Pour notre œuf, tout se joue là. Son avènement dépendra de la pena qui le choisira. Parce que si l'unique consigne est claire : utiliser du jambon de Bayonne dans la recette, chaque participant affiche clairement un style et une ambition différente.
Nous avons les chefs venus pour gagner, armés jusqu'aux dents de diplômes et des derniers instruments. Les chefs venus pour jouer, l'oeil coquin et la technique impertinente. Et les chefs venus pour...rigoler: avec perruque et mégaphone pour tout assaisonnement.
Au fond de son panier, notre œuf se fait tout petit pour ne pas être choisi dès les premiers instants. Pendant plusieurs heures, il observe en effet ses camarades se faire piocher les uns après les autres pour finir en omelette test. Chaque pena fait des essais sur le public en attendant la visite du jury. Car n'allez pas croire qu'il n'est question que d'œuf et de jambon. Quid d'un peu plus de brebis à l'anis étoilé ou de ciboulette ambrée, s'il vous plaît.
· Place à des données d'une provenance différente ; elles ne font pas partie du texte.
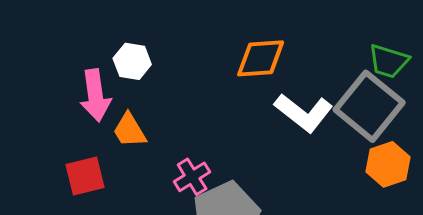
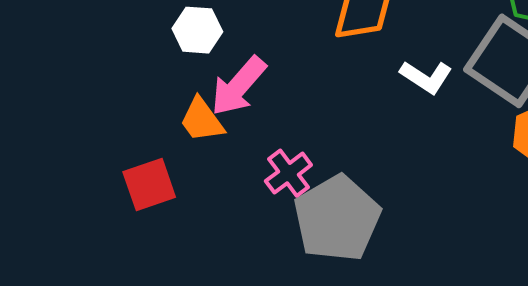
pink arrow: (95, 95) -> (238, 86), moved, turned 54
white L-shape: (304, 113) -> (426, 77), size x0.7

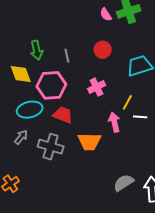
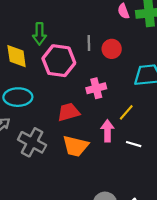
gray line: (67, 56) -> (89, 43), moved
pink hexagon: (51, 85) -> (59, 61), moved
red trapezoid: (63, 115) -> (69, 112), moved, turned -50
white line: (140, 117) -> (134, 144), moved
Pendant ces quelques heures, le vin et la sueur se mêlent dans les équipes. On met du cœur à l'ouvrage et du piment à l'omelette.
Jusqu'à ce que voilà : un larsen dans les enceintes et l'accent chantant de l'animateur résonne sur le parvis des halles. Les discussions animées s'interrompent pour entendre l'annonce : c'est l'heure de la dernière omelette. Les cuisiniers en herbe s'affairent à la mise en place…et choisissent enfin les œufs.
Notre héros serait proche de la syncope, s'il le pouvait. Le panier se vide d'un, de deux, puis de trois œufs. Il se sent moche et malaimé à voir ses collègues être choisis avant lui.
Mais enfin, le panier se dérobe sous sa coquille et il sent la main ferme et virile du cuisinier amateur qui l'a sélectionné. Désormais, il porte fièrement les couleurs de l'équipe Mozkorrak.
Une pena de jeunes trentenaires parmi lesquels des jumeaux : Max et Antho. Les frères ont réfléchi leur recette pendant plusieurs semaines avec deux acolytes : Maud et Pierre. Et s'ils ont travaillé longtemps, c'est parce qu'ils partent de loin.
« L'année dernière on s'est planté, on a mis du saumon à la place du jambon … ». Hum. Notre petit œuf a eu chaud au croupion. Reste à leur souhaiter que la honte passée se transforme en victoire cette année. Les jumeaux s'attèlent à leur préparation : Omelette au jambon-piquillos, assaisonnée d'une vinaigrette au poivron. Ils ont pris du galon.
C'est donc là que notre petit œuf devient grand plat. Dans les mains quasi-expertes des cuisiniers, il libère toute sa saveur et sa couleur dorée pour servir un jambon qu'on aime et qu'on fête ce jour-là.
Quand enfin, l'heure de la dégustation arrive, les Mozkorrak sortent leur arme secrète : l'espuma de jambon de Bayonne. On se croirait dans Top Chef. Les autres concurrents transpirent. Le jury fait des « Oooh » et des « Kaxuuuu » insondables avant de goûter...
Notre œuf atteint ainsi son zénith dans la fourchette de Christian Montauzet, organisateur du concours et incontournable producteur de jambon de Bayonne.
Une fois la dégustation terminée, les équipes rangent leur cuisine mobile. Et croyez-moi ou pas, l'ambiance est pesante. Festive, certes, mais pesante quand même. Bien que le concours ne soit qu'amateur, on sent dans les rangs une tension à peine dissimulée. Le Basque est compétiteur. Et bon vivant. Alors la bouche pleine de jambon et le verre d'Irouléguy à la main, on attend les résultats sans se laisser abattre.
Comme vous l'avez probablement deviné avec le titre de cet article, après une annonce des résultats plus anxiogène que celles du Bachelor, la pena Mozkorrak a bel et bien remporté le concours. Ainsi qu'un sublime jambon Montauzet.
Sur le mur de leur local, dorénavant, ils ont un beau diplôme -puisque le jambon a déjà été mangé. Et ils le partagent avec notre petit œuf qui s'est battu comme un champion. Du Monde.